EXERCISE DESCRIPTION — Everything from the line holding "भरतपुर अस्पतालमा सर्पदंशका" through the last line of the listing needs to be repeated exactly, with no other lines.

── PROVIDED RECORDS ──

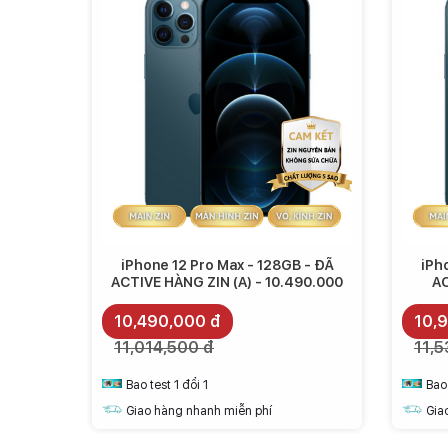
iPhone 12 Pro Max - 128GB - ĐÃ
iPh
ACTIVE HÀNG ZIN (A) - 10.490.000
AC
10,490,000 đ
10,
11,014,500 đ
11,5
Bao test 1 đổi 1
Bao 
Giao hàng nhanh miễn phí
Gia
Sự khác biệt với bộ đôi 4/4s nằm ở phần mặt kính của 
hoàn hảo tạo sự liền mạch của màn hình khi cầm nắm sử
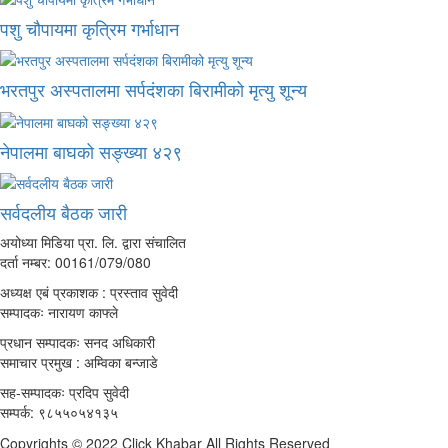
पशु चौपायमा कृत्रिम गर्भाधान
भरतपुर अस्पतालमा सर्पदंशका बिरामीको मृत्यु शून्य
नेपालमा बाघको सङ्ख्या ४२९
सर्वदलीय बैठक जारी
अयोध्या मिडिया प्रा. लि. द्वारा संचालित
दर्ता नम्बर: 00161/079/080
अध्यक्ष एबं प्रकाशक : प्रस्ताव सुवेदी
सम्पादकः नारायण काफ्ले
प्रधान सम्पादकः सनद अधिकारी
समाचार प्रमुख : अम्विका बन्जाडे
सह-सम्पादकः प्रदिप सुवेदी
सम्पर्क: ९८५५०५४१३५
Copyrights © 2022 Click Khabar All Rights Reserved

───

TASK ANSWER —
भरतपुर अस्पतालमा सर्पदंशका बिरामीको मृत्यु शून्य
नेपालमा बाघको सङ्ख्या ४२९
सर्वदलीय बैठक जारी
अयोध्या मिडिया प्रा. लि. द्वारा संचालित
दर्ता नम्बर: 00161/079/080
अध्यक्ष एबं प्रकाशक : प्रस्ताव सुवेदी
सम्पादकः नारायण काफ्ले
प्रधान सम्पादकः सनद अधिकारी
समाचार प्रमुख : अम्विका बन्जाडे
सह-सम्पादकः प्रदिप सुवेदी
सम्पर्क: ९८५५०५४१३५
Copyrights © 2022 Click Khabar All Rights Reserved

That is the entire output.